Not only would the company have to get its hands on that cold storage wallet, it would need the password to decrypt it.
This, according to QuadrigaCX and media reports, is something that isn’t possible – although it is working with the courts to fix the issue.
According to a statement on QuadrigaCX’s website, the company is working through legal proceedings to restore the funds and pay out investors.
The statement, dated January 31 2019, reads:
“An application for creditor protection in accordance with the Companies' Creditors Arrangement Act (CCAA) was filed today in the Nova Scotia Supreme Court to allow us the opportunity to address the significant financial issues that have affected our ability to serve our customers.
Cryptocurrency exchange CEO dies unexpectedly - Money Talks
The Court is being asked at a preliminary hearing on Tuesday February 5 to appoint a monitor, Ernst & Young Inc., as an independent third party to oversee these proceedings.
“For the past weeks, we have worked extensively to address our liquidity issues, which include attempting to locate and secure our very significant cryptocurrency reserves held in cold wallets, and that are required to satisfy customer cryptocurrency balances on deposit, as well as sourcing a financial institution to accept the bank drafts that are to be transferred to us.
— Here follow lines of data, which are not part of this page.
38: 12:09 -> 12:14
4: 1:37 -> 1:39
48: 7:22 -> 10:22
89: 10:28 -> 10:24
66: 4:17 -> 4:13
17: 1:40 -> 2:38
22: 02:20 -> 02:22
Unfortunately, these efforts have not been successful. Further updates will be issued after the hearing.”
However, rumours amongst cryptocurrency investors and media reports suggest that it could be an exit scam.
In this case, Cotten could have faked his death in order to escape the possibility that QuadrigaCX never even had the CAD$190 million in any cold storage wallets at all.
With the first hearing scheduled this week (February 5, which is ironically international Safer Internet Day), jumpy investors will be hopeful for good news.
It’s not the first time QuadrigaCX has landed in hot water – according to cryptocurrency news site Coindesk, QuadrigaCX lost up to CAD$14 million of Ether in 2017 due to an error with a splitter contract.